80’s era : The heat didn’t really disappear
Hiruk pikuk musik rock di kota Solo memang agak meredup pada era 80an, terutama pada awal hingga pertengahan 80an. Tak terlalu banyak band – band asal Solo yang berkiprah dengan pencapaian seperti para pendahulunya pada era 60 – 70an. Perubahan trend musik dunia yang cenderung mengarah ke disko dan pop pada dekade 80an sedikit banyak juga mempengaruhi perkembangan scene musik rock di Solo.
Baru pada akhir 80an, gairah rock kembali muncul di kota Solo. Adalah band – band seperti Magnum dan Spektrum yang awalnya hanya berkiprah di lingkungan kampus UNS namun kemudian bertransformasi menjadi band yang dikenal dengan nama Kaisar. Band ini menemui momentum terbesar dalam karirnya ketika berhasil masuk 10 besar Festival Rock Indonesia ke V garapan Log Zhelebour pada tahun 1989.

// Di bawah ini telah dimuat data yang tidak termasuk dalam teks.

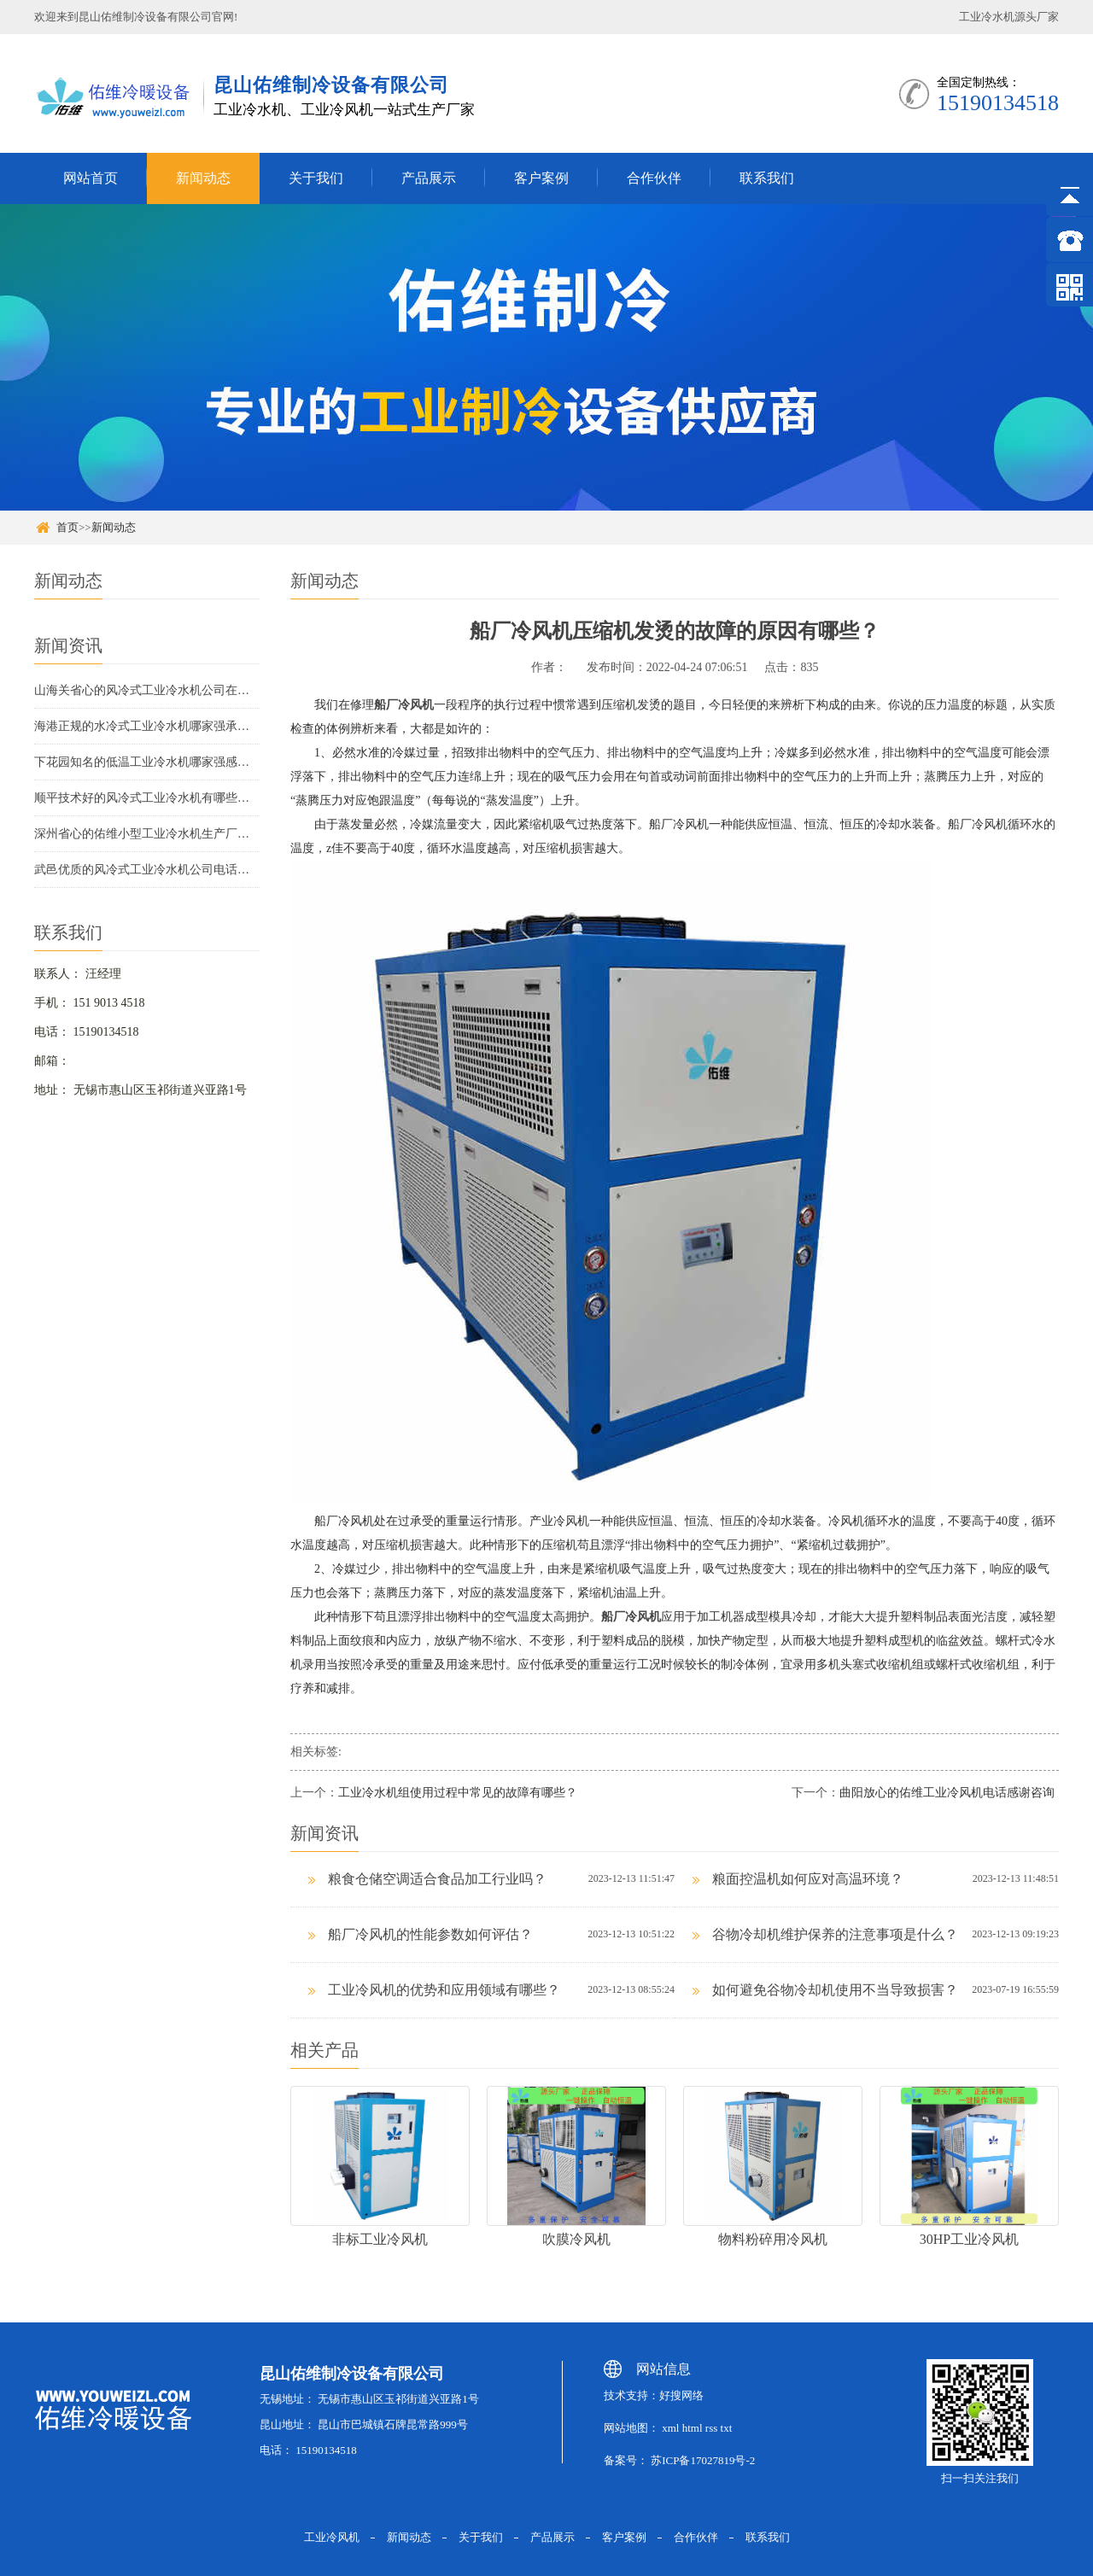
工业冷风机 (331, 2537)
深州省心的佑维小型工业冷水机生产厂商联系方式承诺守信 (147, 833)
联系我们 (766, 178)
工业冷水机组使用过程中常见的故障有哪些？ (457, 1792)
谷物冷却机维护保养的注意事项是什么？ (825, 1934)
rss (711, 2427)
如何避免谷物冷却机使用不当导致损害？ (825, 1990)
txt (727, 2427)
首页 (67, 527)
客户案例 (541, 178)
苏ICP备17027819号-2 (703, 2460)
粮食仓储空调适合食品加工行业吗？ (426, 1879)
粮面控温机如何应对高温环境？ (797, 1879)
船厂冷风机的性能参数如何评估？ (420, 1934)
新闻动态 (203, 178)
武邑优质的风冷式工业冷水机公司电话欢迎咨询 (147, 869)
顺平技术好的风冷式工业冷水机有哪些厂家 (147, 797)
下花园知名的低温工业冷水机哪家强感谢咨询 (147, 762)
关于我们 (316, 178)
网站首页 (90, 178)
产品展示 (428, 178)
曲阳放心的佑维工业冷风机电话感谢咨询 (947, 1792)
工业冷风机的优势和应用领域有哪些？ (433, 1990)
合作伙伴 (654, 178)
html (692, 2427)
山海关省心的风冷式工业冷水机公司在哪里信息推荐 (147, 690)
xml (669, 2427)
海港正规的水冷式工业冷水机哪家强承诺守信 (147, 726)
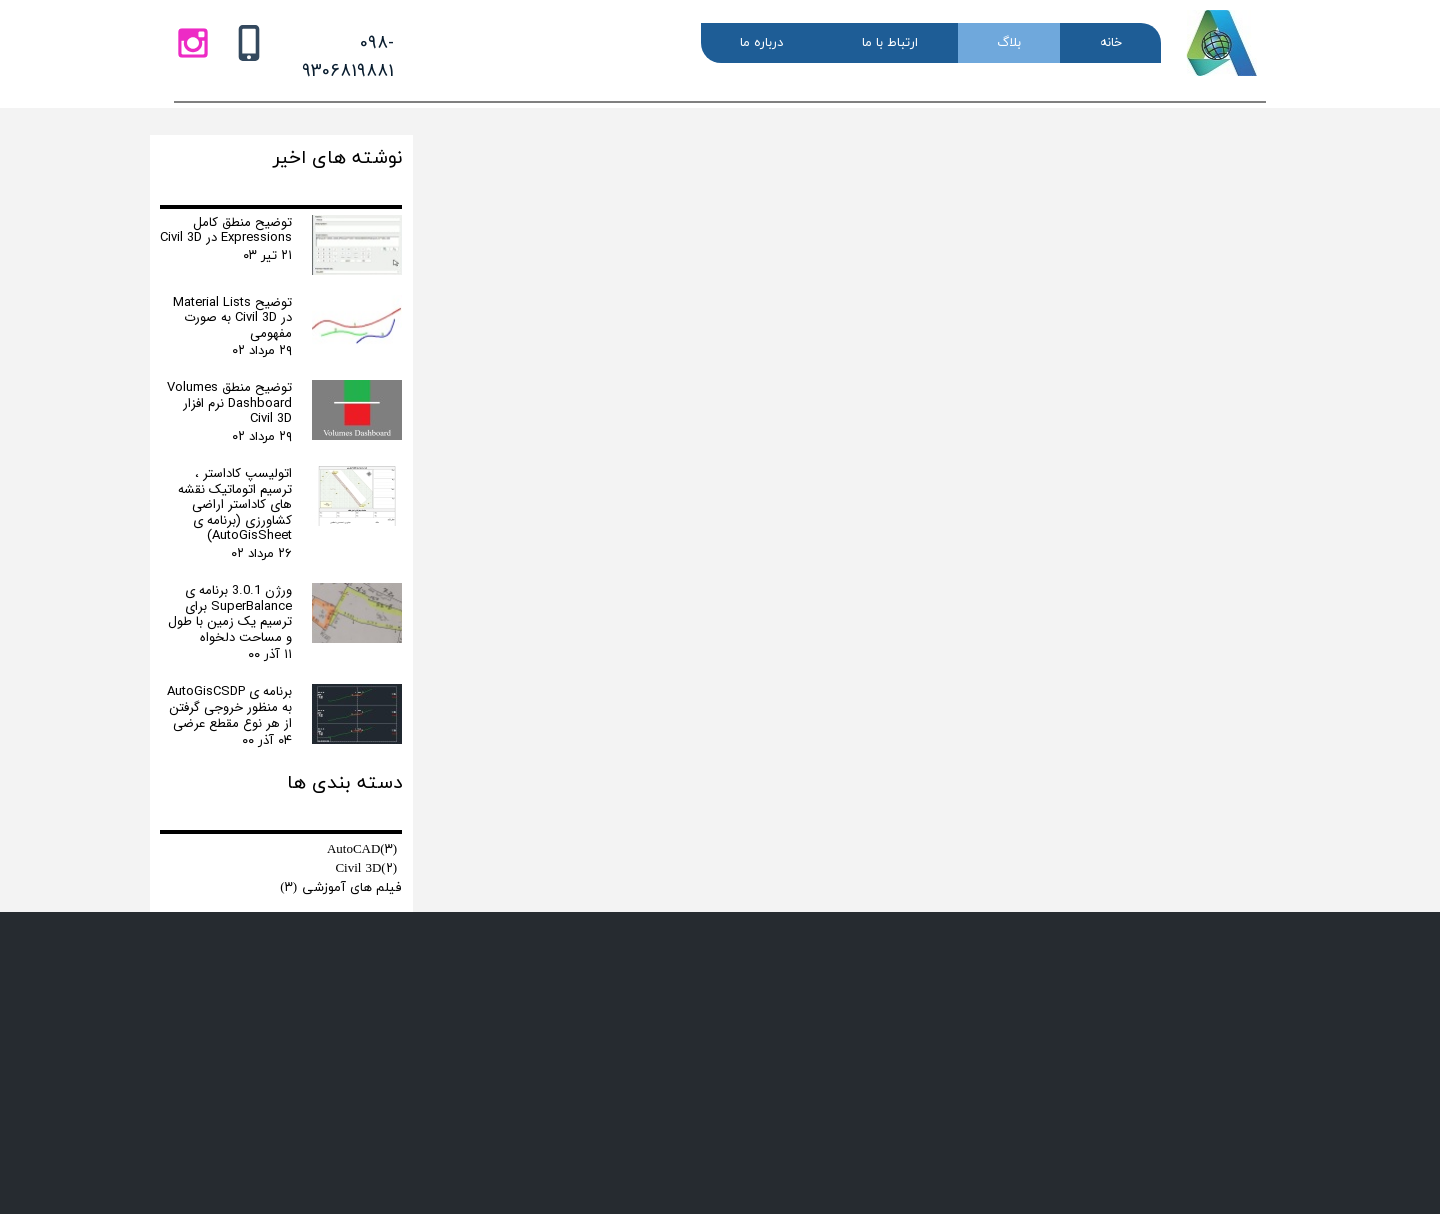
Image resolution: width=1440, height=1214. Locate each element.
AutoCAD (362, 850)
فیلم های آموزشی (341, 888)
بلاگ (1009, 43)
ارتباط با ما (890, 43)
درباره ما (761, 43)
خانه (1111, 43)
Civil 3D (366, 869)
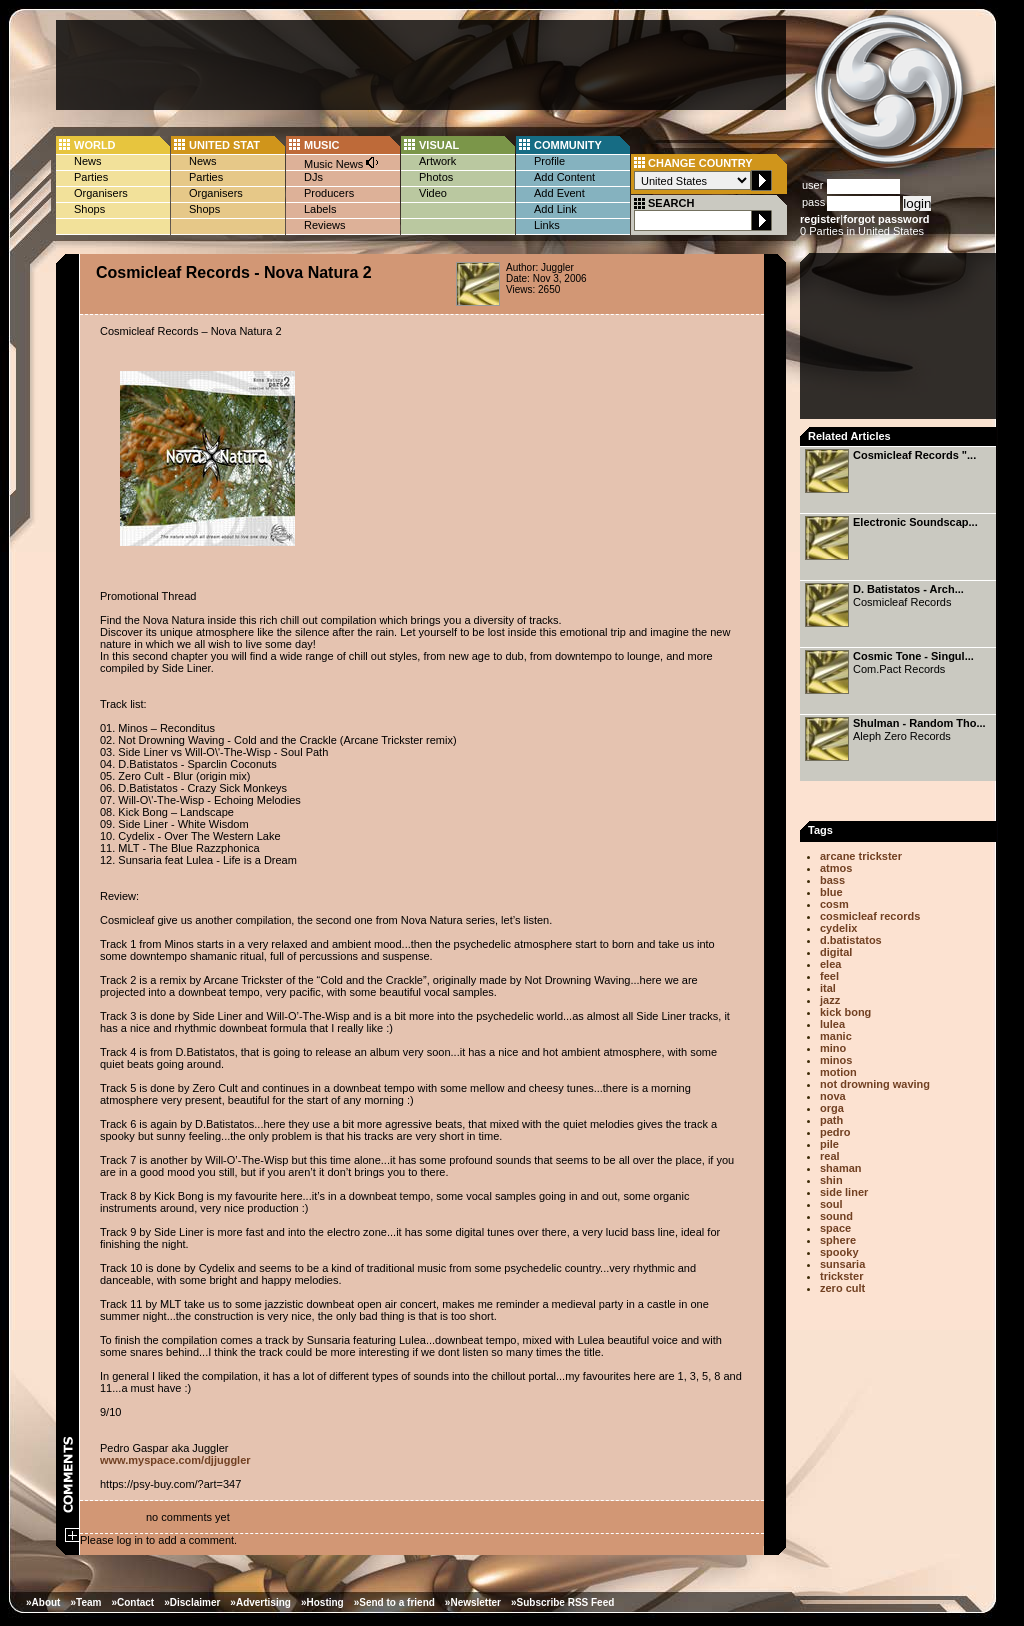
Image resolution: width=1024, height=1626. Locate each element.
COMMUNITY (568, 145)
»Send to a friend (394, 1602)
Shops (89, 209)
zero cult (842, 1288)
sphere (838, 1240)
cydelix (838, 928)
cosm (834, 904)
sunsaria (842, 1264)
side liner (844, 1192)
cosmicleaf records (870, 916)
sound (836, 1216)
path (831, 1120)
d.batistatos (851, 940)
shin (831, 1180)
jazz (830, 1000)
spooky (839, 1252)
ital (828, 988)
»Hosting (322, 1602)
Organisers (101, 193)
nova (833, 1096)
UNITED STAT (224, 145)
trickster (841, 1276)
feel (829, 976)
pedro (835, 1132)
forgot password (886, 219)
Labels (320, 209)
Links (547, 225)
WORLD (95, 145)
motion (838, 1072)
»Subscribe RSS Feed (562, 1602)
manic (836, 1036)
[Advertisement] (421, 65)
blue (831, 892)
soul (831, 1204)
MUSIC (321, 145)
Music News (342, 162)
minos (836, 1060)
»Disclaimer (192, 1602)
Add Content (564, 177)
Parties (91, 177)
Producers (329, 193)
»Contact (132, 1602)
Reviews (325, 225)
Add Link (555, 209)
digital (836, 952)
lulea (832, 1024)
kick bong (845, 1012)
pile (829, 1144)
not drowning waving (875, 1084)
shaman (841, 1168)
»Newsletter (473, 1602)
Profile (549, 161)
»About (43, 1602)
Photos (436, 177)
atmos (836, 868)
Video (433, 193)
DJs (313, 177)
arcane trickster (861, 856)
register (820, 219)
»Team (85, 1602)
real (830, 1156)
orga (832, 1108)
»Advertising (260, 1602)
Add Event (559, 193)
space (835, 1228)
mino (833, 1048)
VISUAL (439, 145)
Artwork (437, 161)
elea (830, 964)
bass (832, 880)
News (88, 161)
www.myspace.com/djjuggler (175, 1460)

Singlenya yang berjudul “Kerangka Langit” menjadi salah satu andalan dalam album kompilasi “10 Finalis Festival Rock Indonesia V” keluaran Logiss Record pada tahun 1990. Pada gelaran Festival Rock Indonesia berikutnya (tahun 1991), Kaisar akhirnya berhasil meraih juara pertama sekaligus sekali lagi berkesempatan merekam single mereka berikutnya yaitu “Garis – Garis Bintang” dalam album kompilasi “10 Finalis Rock Indonesia VI”. Sebagai band rock yang pada akhir 80an dan awal 90an cukup dikenal di Indonesia, Kaisar pun sudah melakoni banyak pementasan di sekeliling nusantara bahkan ke Malaysia.
Pamor Kaisar menurun pada pertengahan 90an setelah mereka merilis full album pertama mereka yang berjudul “Mulut Angin” pada tahun 1994 yang ternyata kurang sukses. Kaisar kemudian menghilang hingga akhir 2000an dikarenakan mengalami vakum. Band yang pada masa jayanya dulu di perkuat oleh Didik (bass), Yudi (keyboard), Burhan (drum), Kecuk (gitar), Banasir (vocal) ini mencoba kembali berkiprah pada tahun 2008 lalu lewat rekaman berjudul “Kaisar Cinta” minus dua personil intinya yaitu Banasir dan Kecuk yang digantikan oleh gitaris dan vokalis lain. Namun kiprah mereka nampak kurang mendapat respon dari publik, kemungkinan karena pada dekade 2000an genre musik rock sudah berkembang lebih jauh dan dinamis, selain karena band – band baru yang lebih muda dan fresh juga mulai bermunculan di kota Solo sejak dekade 90an.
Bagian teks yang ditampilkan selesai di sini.